## The problem
Once the line containing "стоимость официального продвижения" is found in the entries below, reproduce it and every line after it, stopping at and including the line containing "публикуют контент в виде постов, а подписчики"; reproduce nothing else, and keep each line exact.

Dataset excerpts
☆ ☆ ☆ ☆ ☆ ☆ ☆

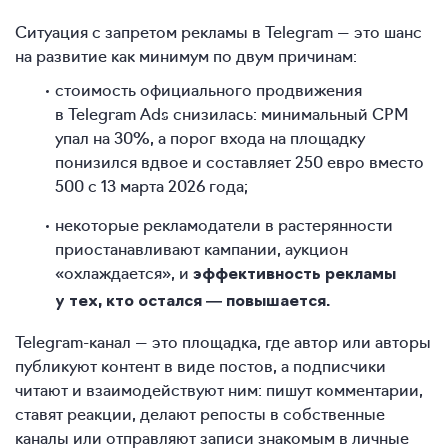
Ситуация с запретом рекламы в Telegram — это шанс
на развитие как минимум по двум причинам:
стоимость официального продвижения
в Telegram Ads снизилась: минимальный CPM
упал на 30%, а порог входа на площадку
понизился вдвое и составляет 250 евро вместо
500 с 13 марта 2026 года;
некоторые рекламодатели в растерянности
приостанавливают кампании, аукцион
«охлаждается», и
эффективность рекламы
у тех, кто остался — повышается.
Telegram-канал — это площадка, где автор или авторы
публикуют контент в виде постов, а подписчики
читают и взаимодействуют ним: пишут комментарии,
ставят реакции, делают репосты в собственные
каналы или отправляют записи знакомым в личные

☆ ☆ ☆ ☆ ☆ ☆ ☆

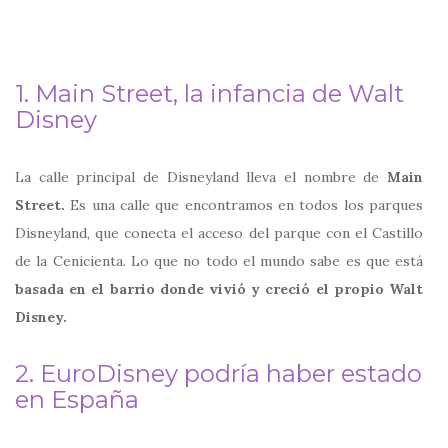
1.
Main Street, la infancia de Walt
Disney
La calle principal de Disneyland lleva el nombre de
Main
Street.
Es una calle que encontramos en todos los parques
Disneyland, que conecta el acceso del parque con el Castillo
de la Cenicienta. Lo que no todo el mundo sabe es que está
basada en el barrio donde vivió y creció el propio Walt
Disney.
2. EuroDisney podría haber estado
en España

☆ ☆ ☆ ☆ ☆ ☆ ☆

## The completed task
стоимость официального продвижения
в Telegram Ads снизилась: минимальный CPM
упал на 30%, а порог входа на площадку
понизился вдвое и составляет 250 евро вместо
500 с 13 марта 2026 года;
некоторые рекламодатели в растерянности
приостанавливают кампании, аукцион
«охлаждается», и
эффективность рекламы
у тех, кто остался — повышается.
Telegram-канал — это площадка, где автор или авторы
публикуют контент в виде постов, а подписчики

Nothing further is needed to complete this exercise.